__Work order__.
In the entries that follow, how many lines contain "some"? Please reply with only the number.

Page images and extracted text:
▬▬▬▬▬▬
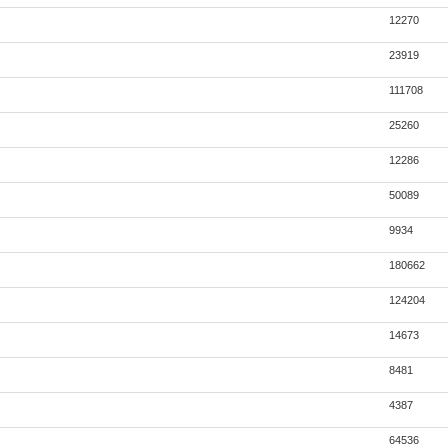
12270
23919
111708
25260
12286
50089
9934
180662
124204
14673
8481
4387
64536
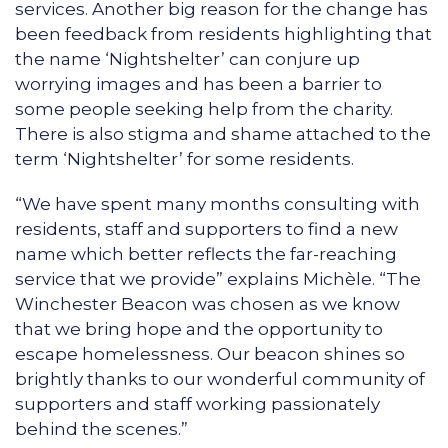
services. Another big reason for the change has
been feedback from residents highlighting that
the name ‘Nightshelter’ can conjure up
worrying images and has been a barrier to
some people seeking help from the charity.
There is also stigma and shame attached to the
term ‘Nightshelter’ for some residents.
“We have spent many months consulting with
residents, staff and supporters to find a new
name which better reflects the far-reaching
service that we provide” explains Michèle. “The
Winchester Beacon was chosen as we know
that we bring hope and the opportunity to
escape homelessness. Our beacon shines so
brightly thanks to our wonderful community of
supporters and staff working passionately
behind the scenes.”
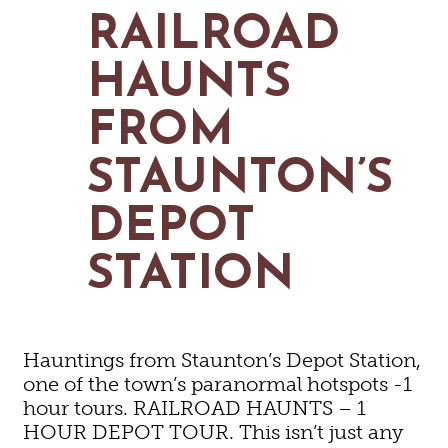
MAPS
RAILROAD
GOLF
CONTACT US
FISHING
HAUNTS
SNOW SPORTS
NEWSLETTERS & TRAVEL GUIDE
FROM
BLOG
STAUNTON’S
PODCASTS
DEPOT
STATION
SEARCH
Hauntings from Staunton’s Depot Station,
one of the town’s paranormal hotspots -1
hour tours. RAILROAD HAUNTS – 1
HOUR DEPOT TOUR. This isn’t just any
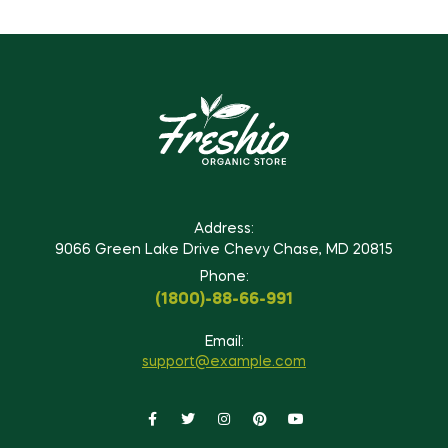
Address:
9066 Green Lake Drive Chevy Chase, MD 20815
Phone:
(1800)-88-66-991
Email:
support@example.com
▬▬▬▬▬▬
__Solution to this exercise__.
2